Bárbara de Jesus, jornalista e antropóloga que tem uma dissertação que trata da territorialidade Guarani na região do Litoral Norte de SC, explica que a terra Morro Alto foi declarada na modalidade Terra Indígena em 2009. Ela conta que os estudos de delimitação iniciaram em 1996, com um longo período de pesquisa, refutação por parte das comunidades e reinício dos estudos de delimitação, que culminou na declaração em 2009.

No entanto, segundo a antropóloga, depois de todo esse tempo de luta, as portarias declaratórias emitidas pelo Ministério da Justiça foram contestadas na Justiça por um conjunto de empresários e políticos da região Norte, que conseguiu derrubar a declaração no TRF4 em Porto Alegre (RS). Portanto, o reconhecimento de Terra Indígena na localidade não foi homologado ainda. A Morro Alto abrange 8,94 km² de terras.

Despedida

Na cultura indígena, como Benito morreu de causas naturais, a despedida acontece na casa de reza, onde o corpo fica em vigília por duas noites. Leonardo Werá Tupã explica que, durante a cerimônia, os presentes cantam, fazem rezas e dizem palavras de conforto ou até sobre o legado do ente que partiu.

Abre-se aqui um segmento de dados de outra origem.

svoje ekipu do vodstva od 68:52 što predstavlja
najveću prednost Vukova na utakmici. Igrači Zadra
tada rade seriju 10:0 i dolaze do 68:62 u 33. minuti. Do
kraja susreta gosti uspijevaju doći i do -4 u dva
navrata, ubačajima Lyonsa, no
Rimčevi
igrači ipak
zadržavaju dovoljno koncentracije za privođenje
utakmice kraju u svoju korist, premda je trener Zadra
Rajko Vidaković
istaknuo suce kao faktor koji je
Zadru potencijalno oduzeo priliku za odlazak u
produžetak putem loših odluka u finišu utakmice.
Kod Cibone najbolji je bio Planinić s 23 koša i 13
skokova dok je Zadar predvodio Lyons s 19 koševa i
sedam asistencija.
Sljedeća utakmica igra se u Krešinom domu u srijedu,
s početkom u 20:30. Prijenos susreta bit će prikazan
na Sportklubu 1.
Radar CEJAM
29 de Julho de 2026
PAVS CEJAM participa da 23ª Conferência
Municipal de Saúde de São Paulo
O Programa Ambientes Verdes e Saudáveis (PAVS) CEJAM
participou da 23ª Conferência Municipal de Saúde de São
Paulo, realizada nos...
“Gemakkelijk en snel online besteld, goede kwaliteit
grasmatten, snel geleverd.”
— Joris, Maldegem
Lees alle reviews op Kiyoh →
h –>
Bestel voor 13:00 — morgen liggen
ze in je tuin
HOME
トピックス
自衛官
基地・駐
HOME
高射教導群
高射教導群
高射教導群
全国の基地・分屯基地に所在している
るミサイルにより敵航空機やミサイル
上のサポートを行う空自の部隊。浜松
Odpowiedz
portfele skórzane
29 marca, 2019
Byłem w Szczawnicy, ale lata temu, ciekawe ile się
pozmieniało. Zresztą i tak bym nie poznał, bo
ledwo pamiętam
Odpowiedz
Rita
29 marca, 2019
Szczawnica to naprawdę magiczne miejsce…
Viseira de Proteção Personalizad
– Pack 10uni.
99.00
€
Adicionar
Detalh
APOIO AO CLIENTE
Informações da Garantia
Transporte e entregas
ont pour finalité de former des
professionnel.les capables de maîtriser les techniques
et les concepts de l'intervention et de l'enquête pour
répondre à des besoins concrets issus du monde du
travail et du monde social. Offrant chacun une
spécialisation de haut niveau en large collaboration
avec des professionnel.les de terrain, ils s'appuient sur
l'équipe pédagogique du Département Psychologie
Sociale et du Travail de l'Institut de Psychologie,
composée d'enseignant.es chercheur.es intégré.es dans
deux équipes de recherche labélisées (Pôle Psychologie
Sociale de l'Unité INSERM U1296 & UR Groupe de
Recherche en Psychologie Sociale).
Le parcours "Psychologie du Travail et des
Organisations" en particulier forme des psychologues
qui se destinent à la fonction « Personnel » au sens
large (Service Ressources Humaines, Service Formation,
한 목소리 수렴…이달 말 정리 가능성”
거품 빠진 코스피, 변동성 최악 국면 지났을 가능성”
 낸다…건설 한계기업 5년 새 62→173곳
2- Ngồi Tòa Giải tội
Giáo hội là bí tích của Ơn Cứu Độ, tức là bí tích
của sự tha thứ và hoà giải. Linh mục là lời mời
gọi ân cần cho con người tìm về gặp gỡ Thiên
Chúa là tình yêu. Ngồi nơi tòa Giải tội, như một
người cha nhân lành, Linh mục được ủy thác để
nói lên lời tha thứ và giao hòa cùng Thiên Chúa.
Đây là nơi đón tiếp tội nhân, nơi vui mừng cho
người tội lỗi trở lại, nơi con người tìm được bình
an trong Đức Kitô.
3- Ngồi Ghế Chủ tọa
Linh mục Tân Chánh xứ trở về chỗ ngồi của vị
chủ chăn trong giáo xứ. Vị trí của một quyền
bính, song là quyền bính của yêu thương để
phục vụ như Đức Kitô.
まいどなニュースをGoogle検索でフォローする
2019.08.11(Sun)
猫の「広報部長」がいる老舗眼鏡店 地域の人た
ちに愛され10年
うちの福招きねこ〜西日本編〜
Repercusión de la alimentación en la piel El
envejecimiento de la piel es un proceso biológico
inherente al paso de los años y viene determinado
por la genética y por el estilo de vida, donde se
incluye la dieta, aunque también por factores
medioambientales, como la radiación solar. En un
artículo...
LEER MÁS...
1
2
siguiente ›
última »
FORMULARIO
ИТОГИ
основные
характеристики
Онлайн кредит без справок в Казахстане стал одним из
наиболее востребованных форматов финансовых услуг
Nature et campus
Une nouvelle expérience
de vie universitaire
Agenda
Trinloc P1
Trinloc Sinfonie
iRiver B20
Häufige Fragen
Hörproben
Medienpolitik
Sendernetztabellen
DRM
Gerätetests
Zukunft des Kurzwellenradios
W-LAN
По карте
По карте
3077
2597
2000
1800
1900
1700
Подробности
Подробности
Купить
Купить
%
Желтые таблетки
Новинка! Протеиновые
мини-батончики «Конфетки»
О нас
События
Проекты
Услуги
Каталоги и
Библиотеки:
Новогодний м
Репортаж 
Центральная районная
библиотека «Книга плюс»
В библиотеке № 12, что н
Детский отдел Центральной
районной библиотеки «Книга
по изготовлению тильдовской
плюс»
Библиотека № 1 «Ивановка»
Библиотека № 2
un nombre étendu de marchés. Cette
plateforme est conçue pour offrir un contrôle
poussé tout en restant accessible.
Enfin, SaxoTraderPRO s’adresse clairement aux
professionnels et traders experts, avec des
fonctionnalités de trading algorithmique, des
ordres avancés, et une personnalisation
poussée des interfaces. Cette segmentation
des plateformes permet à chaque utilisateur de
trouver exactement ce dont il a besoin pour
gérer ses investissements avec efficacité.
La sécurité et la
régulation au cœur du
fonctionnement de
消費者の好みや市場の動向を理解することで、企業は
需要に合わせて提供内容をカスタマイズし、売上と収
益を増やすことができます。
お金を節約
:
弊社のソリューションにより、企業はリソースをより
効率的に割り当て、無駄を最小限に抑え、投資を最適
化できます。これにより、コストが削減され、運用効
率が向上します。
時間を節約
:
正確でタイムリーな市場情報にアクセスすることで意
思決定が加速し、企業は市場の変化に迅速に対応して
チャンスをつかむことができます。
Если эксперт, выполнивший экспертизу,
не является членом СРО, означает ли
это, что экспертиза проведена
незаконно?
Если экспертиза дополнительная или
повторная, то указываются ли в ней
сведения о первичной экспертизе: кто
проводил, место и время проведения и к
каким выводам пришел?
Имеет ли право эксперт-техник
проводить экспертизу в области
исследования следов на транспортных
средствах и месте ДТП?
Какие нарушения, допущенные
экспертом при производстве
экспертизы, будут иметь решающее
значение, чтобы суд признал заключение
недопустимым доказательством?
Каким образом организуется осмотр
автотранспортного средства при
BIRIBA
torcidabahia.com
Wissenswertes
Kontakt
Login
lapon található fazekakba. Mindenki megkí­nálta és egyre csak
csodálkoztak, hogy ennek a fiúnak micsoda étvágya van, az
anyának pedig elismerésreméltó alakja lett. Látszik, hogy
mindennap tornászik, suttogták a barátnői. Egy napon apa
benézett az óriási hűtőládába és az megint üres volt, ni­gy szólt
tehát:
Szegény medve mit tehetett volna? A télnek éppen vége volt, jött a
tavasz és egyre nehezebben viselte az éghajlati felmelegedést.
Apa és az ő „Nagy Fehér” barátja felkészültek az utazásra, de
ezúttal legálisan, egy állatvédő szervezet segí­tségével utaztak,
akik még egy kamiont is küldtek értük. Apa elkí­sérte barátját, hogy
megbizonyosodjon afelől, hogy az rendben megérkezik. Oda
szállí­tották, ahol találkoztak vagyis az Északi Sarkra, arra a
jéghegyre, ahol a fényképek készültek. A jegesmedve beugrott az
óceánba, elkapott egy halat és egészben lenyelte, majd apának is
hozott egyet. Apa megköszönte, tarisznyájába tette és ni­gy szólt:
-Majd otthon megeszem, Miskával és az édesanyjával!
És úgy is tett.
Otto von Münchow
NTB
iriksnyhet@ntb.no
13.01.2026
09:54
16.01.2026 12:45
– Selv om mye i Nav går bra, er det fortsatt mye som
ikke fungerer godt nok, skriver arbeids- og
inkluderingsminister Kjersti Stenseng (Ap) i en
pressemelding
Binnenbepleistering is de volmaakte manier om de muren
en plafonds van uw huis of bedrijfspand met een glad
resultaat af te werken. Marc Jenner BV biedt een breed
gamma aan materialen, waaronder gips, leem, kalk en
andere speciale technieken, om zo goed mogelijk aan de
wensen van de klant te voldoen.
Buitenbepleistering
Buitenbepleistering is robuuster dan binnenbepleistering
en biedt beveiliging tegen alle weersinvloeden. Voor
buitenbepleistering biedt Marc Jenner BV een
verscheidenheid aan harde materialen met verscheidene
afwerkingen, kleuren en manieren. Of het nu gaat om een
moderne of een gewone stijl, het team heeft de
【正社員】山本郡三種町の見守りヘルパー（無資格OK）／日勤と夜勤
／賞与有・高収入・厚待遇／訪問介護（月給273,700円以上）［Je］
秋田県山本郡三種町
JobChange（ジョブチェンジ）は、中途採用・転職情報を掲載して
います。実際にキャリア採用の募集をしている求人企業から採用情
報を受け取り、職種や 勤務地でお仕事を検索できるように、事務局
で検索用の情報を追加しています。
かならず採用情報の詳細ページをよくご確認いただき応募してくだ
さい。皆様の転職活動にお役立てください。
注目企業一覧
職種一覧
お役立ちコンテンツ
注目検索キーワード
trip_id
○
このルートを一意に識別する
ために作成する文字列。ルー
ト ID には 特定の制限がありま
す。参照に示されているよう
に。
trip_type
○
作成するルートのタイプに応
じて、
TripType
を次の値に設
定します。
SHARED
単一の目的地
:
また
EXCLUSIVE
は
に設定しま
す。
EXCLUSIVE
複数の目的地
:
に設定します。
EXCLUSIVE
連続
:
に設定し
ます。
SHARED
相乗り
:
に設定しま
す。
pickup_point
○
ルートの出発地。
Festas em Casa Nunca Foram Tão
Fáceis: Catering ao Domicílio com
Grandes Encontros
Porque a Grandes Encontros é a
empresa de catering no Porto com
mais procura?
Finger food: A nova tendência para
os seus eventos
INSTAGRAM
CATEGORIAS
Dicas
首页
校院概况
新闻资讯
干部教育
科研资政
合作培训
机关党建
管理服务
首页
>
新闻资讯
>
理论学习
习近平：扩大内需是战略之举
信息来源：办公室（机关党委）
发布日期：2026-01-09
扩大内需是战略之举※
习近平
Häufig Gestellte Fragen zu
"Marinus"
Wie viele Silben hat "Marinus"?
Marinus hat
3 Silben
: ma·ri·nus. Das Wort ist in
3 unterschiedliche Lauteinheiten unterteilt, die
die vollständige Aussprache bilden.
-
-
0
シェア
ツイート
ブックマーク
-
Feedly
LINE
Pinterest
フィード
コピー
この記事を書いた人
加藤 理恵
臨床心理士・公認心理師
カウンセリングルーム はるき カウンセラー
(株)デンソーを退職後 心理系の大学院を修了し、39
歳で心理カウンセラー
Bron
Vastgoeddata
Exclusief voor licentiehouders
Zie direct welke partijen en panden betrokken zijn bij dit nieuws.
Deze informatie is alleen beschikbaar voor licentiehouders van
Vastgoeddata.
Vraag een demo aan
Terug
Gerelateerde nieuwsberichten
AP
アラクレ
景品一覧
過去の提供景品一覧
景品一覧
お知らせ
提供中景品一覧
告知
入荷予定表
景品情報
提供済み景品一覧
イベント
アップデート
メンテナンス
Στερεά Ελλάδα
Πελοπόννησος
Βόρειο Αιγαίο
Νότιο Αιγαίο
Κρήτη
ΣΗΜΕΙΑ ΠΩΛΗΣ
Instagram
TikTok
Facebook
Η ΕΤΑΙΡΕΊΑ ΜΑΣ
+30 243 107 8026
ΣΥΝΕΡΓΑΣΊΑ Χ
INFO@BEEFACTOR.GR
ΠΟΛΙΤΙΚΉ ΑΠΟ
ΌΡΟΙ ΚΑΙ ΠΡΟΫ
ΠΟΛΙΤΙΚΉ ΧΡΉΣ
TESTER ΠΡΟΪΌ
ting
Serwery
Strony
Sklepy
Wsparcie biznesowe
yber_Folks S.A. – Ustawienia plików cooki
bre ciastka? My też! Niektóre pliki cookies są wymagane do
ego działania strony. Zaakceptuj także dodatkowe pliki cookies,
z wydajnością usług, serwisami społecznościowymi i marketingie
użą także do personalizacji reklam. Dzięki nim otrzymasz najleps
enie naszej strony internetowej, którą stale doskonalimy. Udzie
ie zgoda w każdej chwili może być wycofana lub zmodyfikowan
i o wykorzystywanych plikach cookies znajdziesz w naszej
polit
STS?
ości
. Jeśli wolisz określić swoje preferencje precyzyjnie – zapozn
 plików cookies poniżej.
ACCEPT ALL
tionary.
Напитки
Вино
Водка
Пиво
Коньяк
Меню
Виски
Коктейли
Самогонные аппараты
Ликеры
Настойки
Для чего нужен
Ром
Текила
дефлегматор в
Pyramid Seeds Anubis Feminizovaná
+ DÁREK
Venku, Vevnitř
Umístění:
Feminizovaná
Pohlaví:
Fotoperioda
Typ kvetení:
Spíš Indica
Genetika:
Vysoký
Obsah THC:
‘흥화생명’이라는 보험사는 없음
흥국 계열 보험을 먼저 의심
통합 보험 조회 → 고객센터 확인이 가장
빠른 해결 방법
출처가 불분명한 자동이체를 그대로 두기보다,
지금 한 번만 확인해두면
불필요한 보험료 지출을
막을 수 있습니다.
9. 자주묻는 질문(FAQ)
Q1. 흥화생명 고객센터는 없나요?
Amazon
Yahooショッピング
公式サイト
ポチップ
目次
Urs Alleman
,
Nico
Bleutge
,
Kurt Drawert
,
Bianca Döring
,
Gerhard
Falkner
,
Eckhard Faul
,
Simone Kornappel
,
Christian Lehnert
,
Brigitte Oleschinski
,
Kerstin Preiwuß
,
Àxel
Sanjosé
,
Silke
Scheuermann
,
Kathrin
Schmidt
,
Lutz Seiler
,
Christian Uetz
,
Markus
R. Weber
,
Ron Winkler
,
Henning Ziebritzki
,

Na tarde de quinta-feira (3), Benito será colocado em uma espécie de caixão construído com taquara nativa, que será trançado como um cesto. Depois, o corpo será enterrado.

— Isso é uma forma de respeito. Assim demonstramos que [durante a vida] ele seguiu as tradições e a natureza — diz.

Além disso, é uma maneira de demonstrar que o legado de Benito jamais será esquecido.

— Ele deixou muito claro pra gente ter resistência cultural. Poucas matas tem no Brasil hoje, e isso graças ao índios e o conhecimento dos pajés, dos líderes espirituais. Eu como líder político, aprendi essa essência com eles. Sou um porta-voz, que aprendeu com ele e hoje divulgo para fora esta luta — conclui.